The analysis of Indian credit demand suggests that even though the banks and other financial institutions are aggressively increasing their reach to the farmer community under priority sector lending, the penetration continues to be low. In this scenario, the Non-Banking Finance Companies (NBFC) sector focusing on Agriculture mechanization has scripted a remarkable success story. It is a testimony to the truly diverse and entrepreneurial spirit of India. From large Agri infrastructure financing to small farmers’ microfinance, these NBFCs have innovated over time and found ways to address the debt requirements of the farmer community as a whole.
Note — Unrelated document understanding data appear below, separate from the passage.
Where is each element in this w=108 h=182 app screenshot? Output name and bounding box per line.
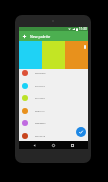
staticText: #21D4F7: [35, 84, 45, 87]
button[interactable]: [65, 41, 88, 69]
staticText: #C1E425: [35, 96, 45, 99]
button[interactable]: Back: [31, 142, 38, 149]
button[interactable]: Home: [50, 142, 57, 149]
button[interactable]: Close: [19, 31, 88, 41]
button[interactable]: #D2401E: [19, 129, 88, 142]
button[interactable]: #21D4F7: [19, 79, 88, 92]
button[interactable]: #E8911C: [19, 104, 88, 117]
button[interactable]: #BB6BDC: [19, 116, 88, 129]
staticText: 11:30: [79, 27, 87, 31]
button[interactable]: Recents: [69, 142, 76, 149]
button[interactable]: #DD5B3C: [19, 66, 88, 79]
staticText: #DD5B3C: [35, 71, 46, 74]
staticText: #E8911C: [35, 109, 45, 112]
staticText: #D2401E: [35, 134, 46, 137]
staticText: New palette: [30, 34, 51, 39]
button[interactable]: Save palette: [76, 127, 86, 137]
staticText: #BB6BDC: [35, 121, 46, 124]
button[interactable]: #C1E425: [19, 91, 88, 104]
button[interactable]: Close: [21, 33, 28, 40]
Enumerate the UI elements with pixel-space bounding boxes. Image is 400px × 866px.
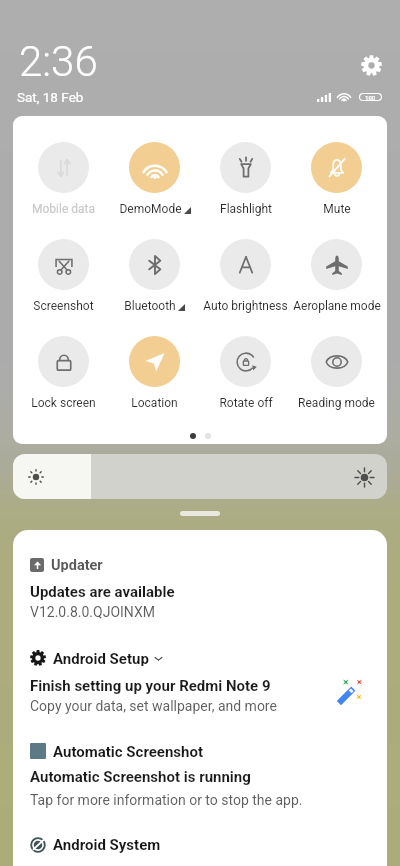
staticText: Copy your data, set wallpaper, and more	[30, 698, 277, 714]
staticText: DemoMode	[119, 202, 182, 216]
staticText: Aeroplane mode	[293, 299, 381, 313]
staticText: 2:36	[19, 37, 98, 86]
button[interactable]: Flashlight	[200, 142, 291, 232]
staticText: Finish setting up your Redmi Note 9	[30, 677, 271, 695]
staticText: Location	[131, 396, 178, 410]
staticText: Updater	[51, 557, 103, 572]
button[interactable]: Updater	[30, 557, 103, 572]
staticText: Reading mode	[298, 396, 375, 410]
staticText: Android Setup	[53, 650, 149, 666]
button[interactable]: Mobile data	[18, 142, 109, 232]
button[interactable]: Aeroplane mode	[291, 239, 382, 329]
button[interactable]: Mute	[291, 142, 382, 232]
staticText: Sat, 18 Feb	[17, 89, 84, 105]
button[interactable]: Settings	[356, 50, 387, 81]
staticText: Updates are available	[30, 583, 175, 601]
button[interactable]: Reading mode	[291, 336, 382, 426]
button[interactable]: Automatic Screenshot	[30, 743, 204, 759]
staticText: Android System	[53, 836, 161, 853]
button[interactable]: Rotate off	[200, 336, 291, 426]
button[interactable]: Location	[109, 336, 200, 426]
staticText: Flashlight	[220, 202, 272, 216]
staticText: Lock screen	[31, 396, 96, 410]
staticText: Tap for more information or to stop the …	[30, 792, 303, 808]
staticText: Automatic Screenshot is running	[30, 768, 251, 786]
button[interactable]	[13, 454, 387, 499]
staticText: Rotate off	[219, 396, 273, 410]
staticText: Mute	[323, 202, 351, 216]
staticText: 100	[365, 94, 376, 101]
button[interactable]: Auto brightness	[200, 239, 291, 329]
button[interactable]: Lock screen	[18, 336, 109, 426]
button[interactable]: Bluetooth	[109, 239, 200, 329]
staticText: Bluetooth	[124, 299, 176, 313]
button[interactable]: Android Setup	[30, 650, 163, 666]
staticText: Screenshot	[33, 299, 94, 313]
staticText: V12.0.8.0.QJOINXM	[30, 604, 155, 620]
staticText: Auto brightness	[203, 299, 288, 313]
staticText: Mobile data	[32, 202, 95, 216]
button[interactable]: Android System	[30, 836, 161, 853]
staticText: Automatic Screenshot	[53, 743, 204, 759]
button[interactable]: Screenshot	[18, 239, 109, 329]
button[interactable]: DemoMode	[109, 142, 200, 232]
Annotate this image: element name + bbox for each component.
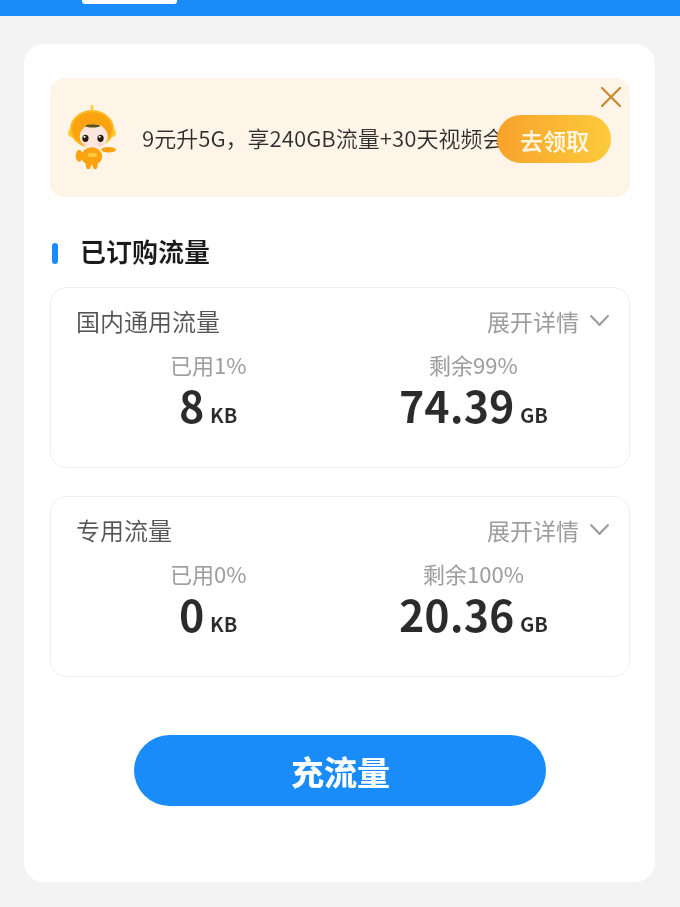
staticText: 专用流量 xyxy=(76,512,172,547)
button[interactable]: 专用流量 xyxy=(50,496,630,677)
staticText: KB xyxy=(210,400,238,429)
staticText: 已用0% xyxy=(170,557,247,589)
staticText: KB xyxy=(210,609,238,638)
staticText: 充流量 xyxy=(291,747,390,795)
staticText: GB xyxy=(520,400,548,429)
staticText: 9元升5G，享240GB流量+30天视频会员 xyxy=(142,121,527,153)
button[interactable]: 充流量 xyxy=(134,735,546,806)
staticText: 20.36 xyxy=(399,582,515,644)
staticText: 展开详情 xyxy=(487,304,579,337)
staticText: 国内通用流量 xyxy=(76,303,220,338)
staticText: 0 xyxy=(179,582,205,644)
staticText: GB xyxy=(520,609,548,638)
staticText: 已订购流量 xyxy=(80,232,211,270)
staticText: 展开详情 xyxy=(487,513,579,546)
staticText: 已用1% xyxy=(170,348,247,380)
button[interactable]: Close xyxy=(596,82,626,112)
staticText: 去领取 xyxy=(520,123,589,156)
staticText: 74.39 xyxy=(399,373,515,435)
button[interactable]: 去领取 xyxy=(497,115,611,163)
staticText: 8 xyxy=(179,373,205,435)
button[interactable]: 国内通用流量 xyxy=(50,287,630,468)
staticText: 剩余99% xyxy=(429,348,518,380)
staticText: 剩余100% xyxy=(423,557,524,589)
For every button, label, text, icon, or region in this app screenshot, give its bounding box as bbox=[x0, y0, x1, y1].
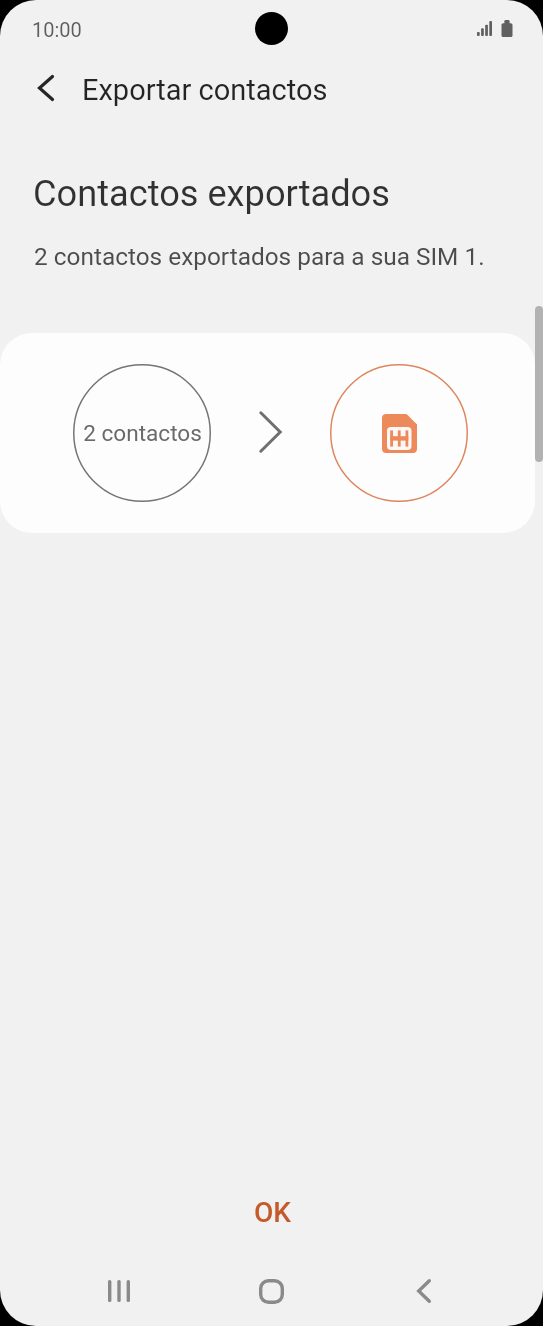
staticText: Contactos exportados bbox=[33, 172, 390, 214]
staticText: Exportar contactos bbox=[82, 73, 328, 107]
button[interactable]: OK bbox=[223, 1184, 321, 1240]
button[interactable]: Recents bbox=[79, 1251, 159, 1326]
button[interactable]: Home bbox=[231, 1251, 311, 1326]
staticText: 2 contactos exportados para a sua SIM 1. bbox=[34, 242, 485, 271]
button[interactable]: Back bbox=[20, 62, 72, 114]
button[interactable]: Back bbox=[384, 1251, 464, 1326]
staticText: 10:00 bbox=[32, 18, 82, 41]
staticText: OK bbox=[254, 1196, 291, 1229]
staticText: 2 contactos bbox=[83, 420, 202, 446]
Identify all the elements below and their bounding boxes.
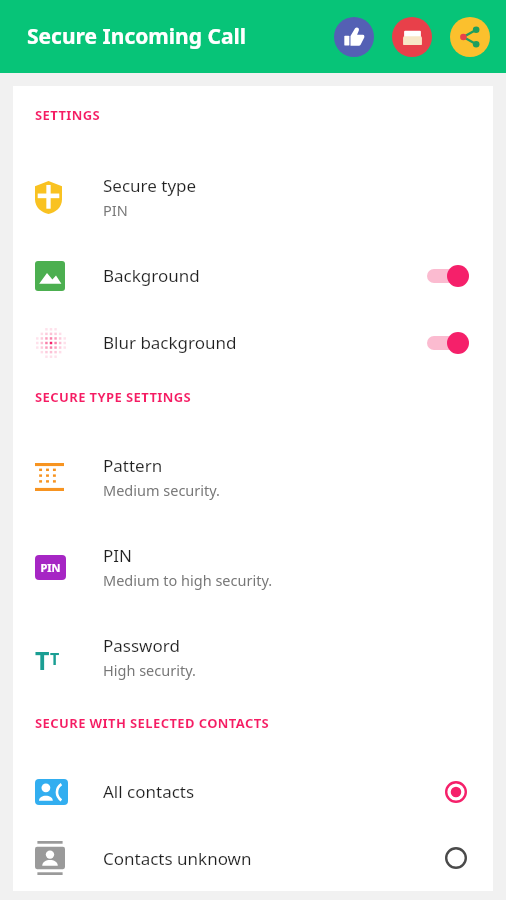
staticText: SECURE WITH SELECTED CONTACTS [35, 714, 270, 732]
button[interactable]: Background [13, 242, 493, 309]
staticText: Secure Incoming Call [27, 22, 247, 51]
staticText: Medium security. [103, 480, 220, 500]
button[interactable]: T [13, 612, 493, 702]
staticText: T [35, 643, 50, 671]
button[interactable] [425, 330, 471, 356]
staticText: Password [103, 634, 180, 657]
staticText: Background [103, 264, 200, 287]
staticText: SETTINGS [35, 106, 101, 124]
staticText: PIN [103, 544, 132, 567]
staticText: Blur background [103, 331, 237, 354]
button[interactable]: Mail [392, 17, 432, 57]
staticText: PIN [103, 200, 128, 220]
button[interactable]: Pattern [13, 432, 493, 522]
staticText: Medium to high security. [103, 570, 273, 590]
button[interactable]: Blur background [13, 309, 493, 376]
button[interactable]: Not selected [441, 843, 471, 873]
button[interactable]: PIN [13, 522, 493, 612]
staticText: High security. [103, 660, 196, 680]
button[interactable] [425, 263, 471, 289]
staticText: T [50, 648, 60, 670]
staticText: Secure type [103, 174, 197, 197]
staticText: All contacts [103, 780, 195, 803]
button[interactable]: All contacts [13, 758, 493, 825]
button[interactable]: Share [450, 17, 490, 57]
button[interactable]: Like [334, 17, 374, 57]
staticText: PIN [40, 560, 61, 575]
staticText: Pattern [103, 454, 163, 477]
button[interactable]: Secure type [13, 152, 493, 242]
button[interactable]: Selected [441, 777, 471, 807]
staticText: Contacts unknown [103, 847, 252, 870]
staticText: SECURE TYPE SETTINGS [35, 388, 192, 406]
button[interactable]: Contacts unknown [13, 825, 493, 891]
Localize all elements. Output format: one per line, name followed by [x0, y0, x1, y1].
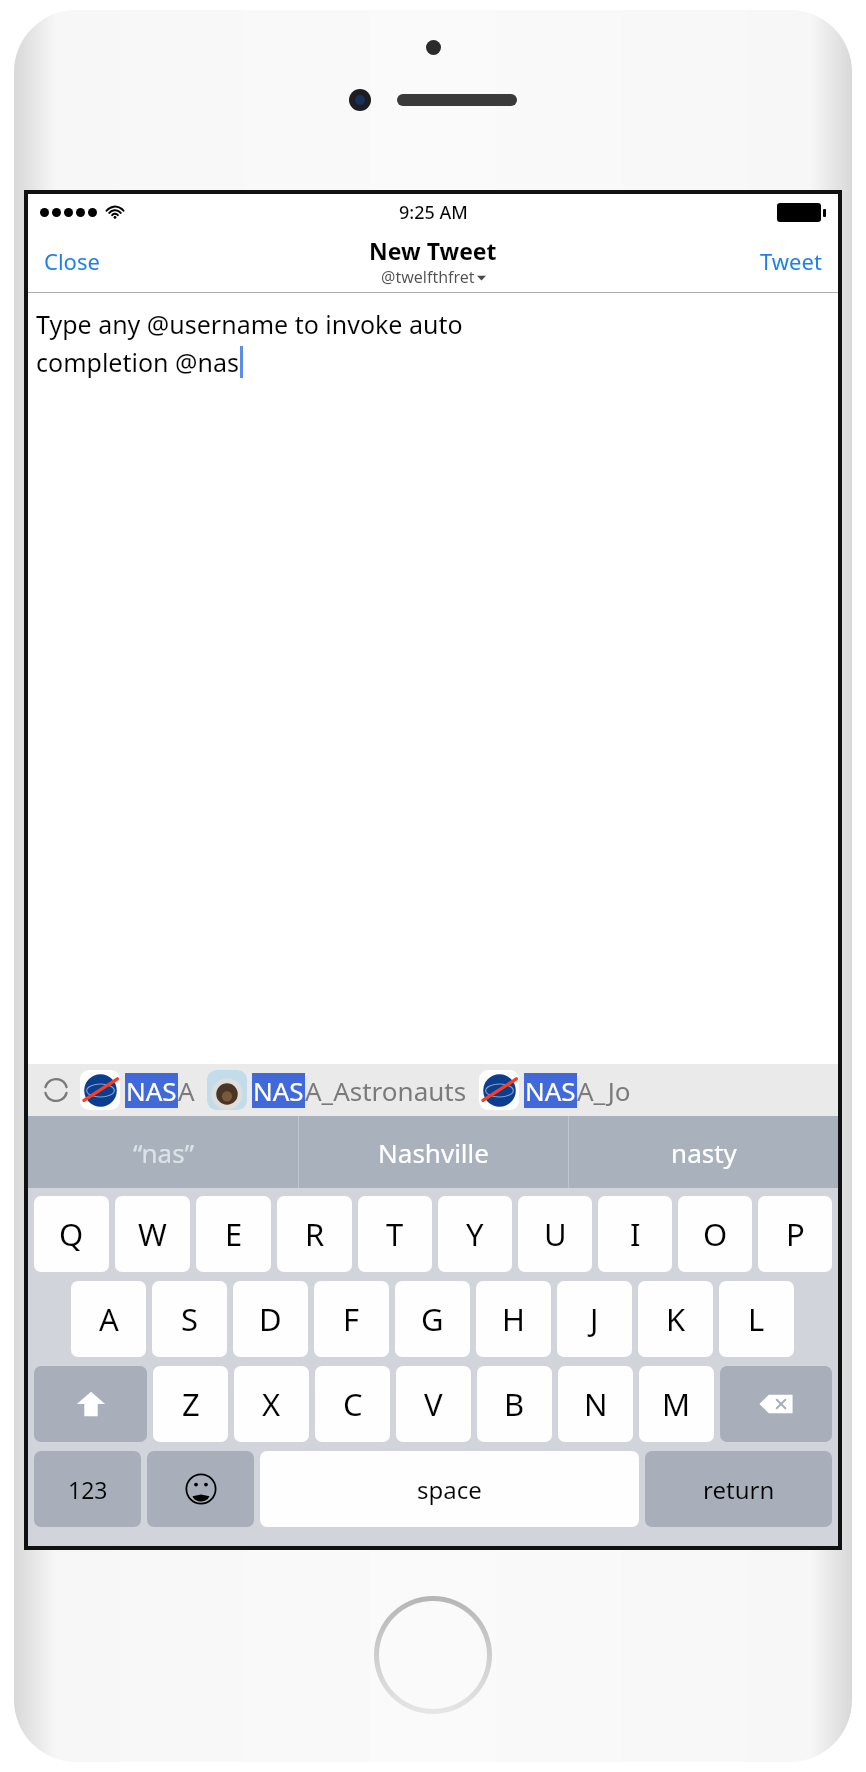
staticText: Y — [466, 1213, 484, 1255]
staticText: M — [662, 1383, 691, 1425]
staticText: @twelfthfret — [381, 266, 475, 288]
staticText: 9:25 AM — [399, 200, 468, 225]
button[interactable]: K — [638, 1281, 713, 1357]
button[interactable]: NAS — [80, 1070, 195, 1110]
button[interactable]: S — [152, 1281, 227, 1357]
button[interactable]: A — [71, 1281, 146, 1357]
staticText: O — [703, 1213, 728, 1255]
button[interactable]: New Tweet — [369, 235, 497, 288]
button[interactable]: L — [719, 1281, 794, 1357]
button[interactable]: O — [678, 1196, 752, 1272]
button[interactable]: Backspace — [720, 1366, 832, 1442]
button[interactable]: Tweet — [744, 236, 838, 286]
button[interactable]: P — [758, 1196, 832, 1272]
staticText: space — [417, 1473, 482, 1506]
button[interactable]: Nashville — [299, 1116, 568, 1188]
button[interactable]: nasty — [569, 1116, 838, 1188]
staticText: New Tweet — [369, 235, 497, 266]
button[interactable]: J — [557, 1281, 632, 1357]
staticText: T — [386, 1213, 404, 1255]
button[interactable]: Z — [153, 1366, 228, 1442]
staticText: A — [178, 1073, 195, 1108]
button[interactable]: I — [598, 1196, 672, 1272]
staticText: B — [504, 1383, 525, 1425]
button[interactable]: Y — [438, 1196, 512, 1272]
staticText: A_Jo — [577, 1073, 631, 1108]
button[interactable]: V — [396, 1366, 471, 1442]
staticText: P — [786, 1213, 805, 1255]
staticText: NAS — [253, 1073, 304, 1108]
staticText: “nas” — [133, 1135, 194, 1170]
button[interactable]: Refresh — [38, 1072, 74, 1108]
staticText: Type any @username to invoke auto — [36, 307, 463, 341]
button[interactable]: E — [196, 1196, 271, 1272]
staticText: NAS — [525, 1073, 576, 1108]
button[interactable]: space — [260, 1451, 639, 1527]
staticText: Nashville — [378, 1135, 489, 1170]
staticText: L — [748, 1298, 765, 1340]
staticText: I — [630, 1213, 641, 1255]
staticText: V — [424, 1383, 443, 1425]
staticText: D — [259, 1298, 282, 1340]
button[interactable]: G — [395, 1281, 470, 1357]
staticText: Z — [182, 1383, 200, 1425]
button[interactable]: X — [234, 1366, 309, 1442]
button[interactable]: Home — [374, 1596, 492, 1714]
button[interactable]: D — [233, 1281, 308, 1357]
button[interactable]: NAS — [479, 1070, 631, 1110]
staticText: return — [703, 1473, 775, 1506]
button[interactable]: W — [115, 1196, 190, 1272]
button[interactable]: F — [314, 1281, 389, 1357]
button[interactable]: N — [558, 1366, 633, 1442]
staticText: A — [99, 1298, 119, 1340]
staticText: Close — [44, 246, 100, 276]
staticText: N — [584, 1383, 608, 1425]
button[interactable]: NAS — [207, 1070, 467, 1110]
staticText: A_Astronauts — [305, 1073, 467, 1108]
button[interactable]: H — [476, 1281, 551, 1357]
button[interactable]: M — [639, 1366, 714, 1442]
button[interactable]: return — [645, 1451, 832, 1527]
staticText: 123 — [68, 1474, 108, 1505]
button[interactable]: Q — [34, 1196, 109, 1272]
staticText: nasty — [671, 1135, 737, 1170]
staticText: U — [544, 1213, 567, 1255]
staticText: F — [343, 1298, 360, 1340]
button[interactable]: T — [358, 1196, 432, 1272]
button[interactable]: U — [518, 1196, 592, 1272]
staticText: C — [343, 1383, 363, 1425]
staticText: NAS — [126, 1073, 177, 1108]
staticText: R — [305, 1213, 325, 1255]
button[interactable]: Close — [28, 236, 116, 286]
staticText: completion @nas — [36, 345, 239, 379]
staticText: E — [225, 1213, 243, 1255]
button[interactable]: Shift — [34, 1366, 147, 1442]
button[interactable]: B — [477, 1366, 552, 1442]
button[interactable]: 123 — [34, 1451, 141, 1527]
staticText: X — [262, 1383, 281, 1425]
staticText: W — [138, 1213, 167, 1255]
staticText: S — [181, 1298, 199, 1340]
button[interactable]: Emoji — [147, 1451, 254, 1527]
button[interactable]: R — [277, 1196, 352, 1272]
staticText: G — [421, 1298, 444, 1340]
staticText: K — [666, 1298, 686, 1340]
staticText: H — [502, 1298, 525, 1340]
button[interactable]: “nas” — [28, 1116, 298, 1188]
staticText: Q — [59, 1213, 84, 1255]
button[interactable]: C — [315, 1366, 390, 1442]
staticText: J — [590, 1298, 599, 1340]
staticText: Tweet — [760, 246, 822, 276]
Over time, agri-focused NBFCs / Fintech’s have evolved to be well regulated and, in many instances, adopted best practices in technology, innovation, risk management, and governance. Thus, act as conduits and have furthered the Government’s agenda on Financial Inclusion.
The agri-focused NBFCs /Fintech’s can meet the long-term credit needs of the farmers as most of them have high penetration in rural India, and the bulk of their credit disbursements are focused only on small and marginal farmers. Public domain data suggests that only 30 percent of total small and marginal farmers have access to banks and other formal credit channels. Some of the issues faced by banks in providing credit to the farmers are difficulty in reaching far-flung and remote areas and lack of critical technology.
Further, banking activity involving lending to small farmers is plagued by various limitations like higher acquisition and servicing costs for marginal farmers and a greater risk of loan default. There are other problems that banks have faced, like difficulty in gathering farm-level data and getting information such as the cash flow and credit history of farmers. This is where the role of Agri-focused NBFCs /Fintech’s becomes critical. They have leveraged technology to derive essential insights into the farm domain and individual farmers to give out loans seamlessly and fairly. They also quickly offer credit to the farmers through lower paperwork and documentation. Adopting advanced analytics and rural market intelligence helps them bring efficiencies in the lending mechanism and cut the time taken to disburse a loan.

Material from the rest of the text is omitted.